Consenso in calo nelle regioni chiave

Eppure, neanche un candidato così fortemente connotato è riuscito a trascinare i consensi, al punto che il Movimento si è fermato al 6 per cento, mentre la lista del presidente ha raggiunto il 7,6. Numeri fiacchi, soprattutto considerando che il Mezzogiorno è da sempre il vero bacino elettorale dei grillini.

Segnali non confortanti arrivano pure dalla Toscana e dalla Campania, dove Roberto Fico non soltanto non scalda i cuori degli elettori del Pd (una quota del partito è schierata con il governatore uscente, Vincenzo De Luca), ma non registrerebbe grande entusiasmo neppure nel resto della coalizione di centrosinistra. Al punto che un vecchio democristiano alleato dei compagni come Clemente Mastella ha iniziato a dire che la Regione, storicamente progressista (negli ultimi 25 anni soltanto in una legislatura è stata guidata da un esponente di centrodestra), è contendibile. Con Fico candidato, la sconfitta di Edmondo Cirielli, viceministro per gli Affari esteri nel governo Meloni, non sarebbe insomma così scontata.

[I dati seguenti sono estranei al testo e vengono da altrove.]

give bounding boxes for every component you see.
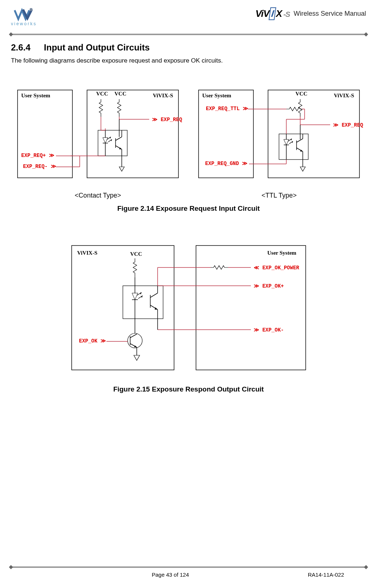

Crisi interna e addio ai fondatori

Ma il tramonto dei grillini non è accompagnato soltanto dai cattivi risultati elettorali e dalle cadute di stile di alcuni suoi esponenti. Ci sono anche le lotte intestine, come quelle in corso tra la vecchia guardia e il nuovo corso. Le dimissioni di Chiara Appendino dalla vicepresidenza del Movimento sono un esempio evidente che a guidare i 5 stelle è ormai un cerchio magico sempre più ridotto, di cui fanno parte solo i fedelissimi di Giuseppe Conte. Dei grillini che imparammo a conoscere 15 anni fa, quando all’improvviso si affacciarono sulla scena, mandando in fumo i sogni di gloria e di governo di Pier Luigi Bersani, non c’è più nessuno. Fuori lo stesso Grillo e pure Davide Casaleggio, figlio del cofondatore insieme al comico ligure. Ormai lontano Luigi Di Maio, ma anche Alessandro Di Battista. Praticamente scomparsi Roberta Lombardi e Vito Crimi, via Danilo Toninelli e Nicola Morra. In partenza persino Rocco Casalino, che per anni ha plasmato l’immagine dei pentastellati. Alla fine, dopo le elezioni regionali, quando si tireranno le somme, si capirà cosa resta dell’idea di movimento dal basso, senza leader, ma guidato da gente incompetente che dell’incompetenza aveva fatto un punto d’orgoglio. Forse solo qualche borsa di Prada e di Vuitton.